» **About this task**
Please output the section of the listing below that opens with the line containing "Stock Car Racing (76, 805)" and closes with the line containing "Contacts (355, 2323)", exactly and with nothing else.

» **Input for this task**
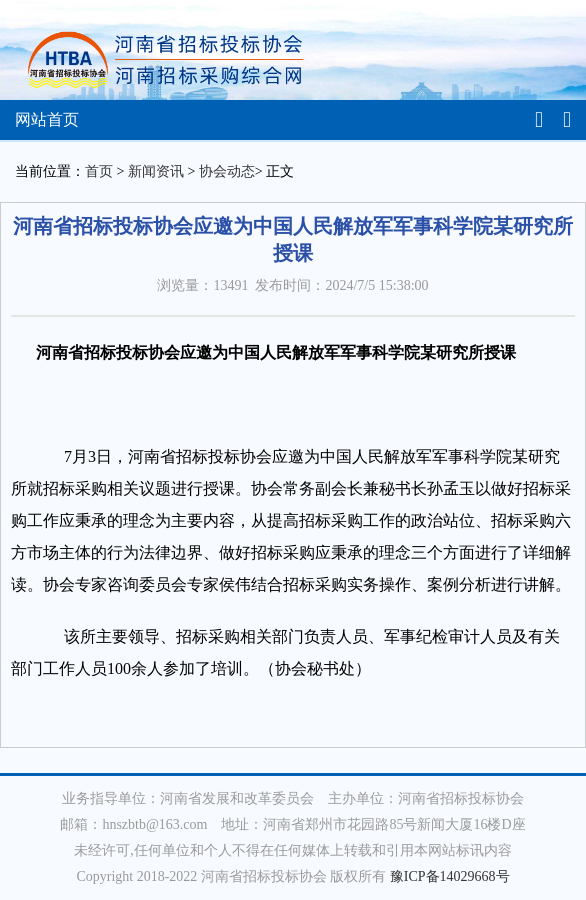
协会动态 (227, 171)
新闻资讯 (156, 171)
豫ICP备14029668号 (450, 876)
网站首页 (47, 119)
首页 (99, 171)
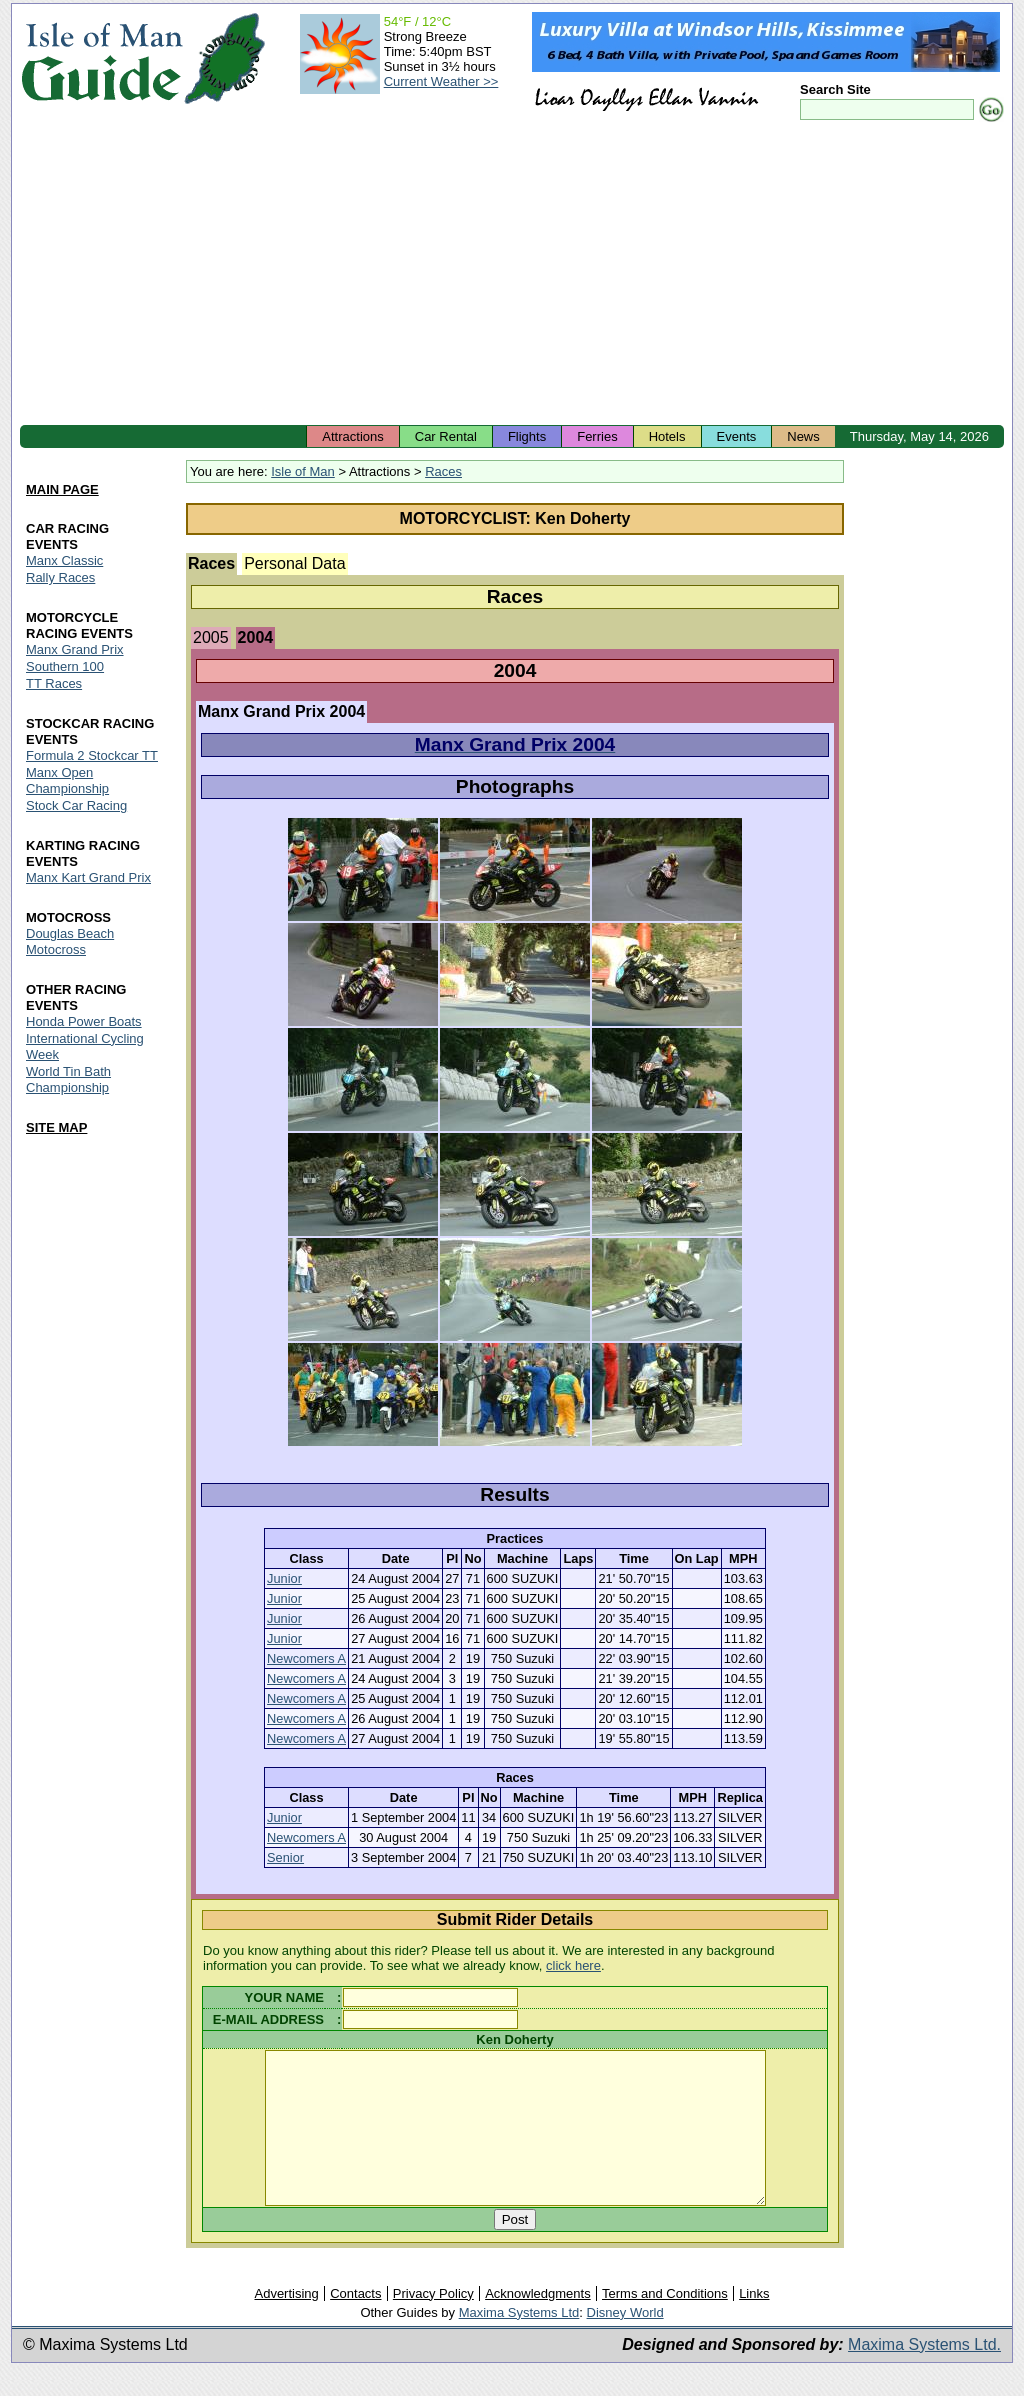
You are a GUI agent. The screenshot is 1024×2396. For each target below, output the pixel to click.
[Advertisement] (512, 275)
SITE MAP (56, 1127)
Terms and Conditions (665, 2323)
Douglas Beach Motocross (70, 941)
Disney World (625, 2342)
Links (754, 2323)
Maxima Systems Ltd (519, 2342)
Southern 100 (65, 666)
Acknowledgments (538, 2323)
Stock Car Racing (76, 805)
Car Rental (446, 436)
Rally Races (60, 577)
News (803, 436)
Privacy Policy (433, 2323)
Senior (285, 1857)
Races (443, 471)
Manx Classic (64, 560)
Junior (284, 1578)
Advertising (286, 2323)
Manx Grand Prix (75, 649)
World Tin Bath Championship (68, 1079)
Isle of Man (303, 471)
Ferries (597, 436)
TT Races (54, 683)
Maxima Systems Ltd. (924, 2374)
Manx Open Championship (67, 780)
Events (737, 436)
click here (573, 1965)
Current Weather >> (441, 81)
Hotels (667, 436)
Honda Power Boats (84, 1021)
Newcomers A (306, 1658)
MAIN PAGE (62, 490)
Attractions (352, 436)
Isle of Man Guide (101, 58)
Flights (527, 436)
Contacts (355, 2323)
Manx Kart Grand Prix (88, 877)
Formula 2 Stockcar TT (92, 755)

» **Response box**
Stock Car Racing (76, 805)
Car Rental (446, 436)
Rally Races (60, 577)
News (803, 436)
Privacy Policy (433, 2323)
Senior (285, 1857)
Races (443, 471)
Manx Classic (64, 560)
Junior (284, 1578)
Advertising (286, 2323)
Manx Grand Prix (75, 649)
World Tin Bath Championship (68, 1079)
Isle of Man (303, 471)
Ferries (597, 436)
TT Races (54, 683)
Maxima Systems Ltd. (924, 2374)
Manx Open Championship (67, 780)
Events (737, 436)
click here (573, 1965)
Current Weather >> (441, 81)
Hotels (667, 436)
Honda Power Boats (84, 1021)
Newcomers A (306, 1658)
MAIN PAGE (62, 490)
Attractions (352, 436)
Isle of Man Guide (101, 58)
Flights (527, 436)
Contacts (355, 2323)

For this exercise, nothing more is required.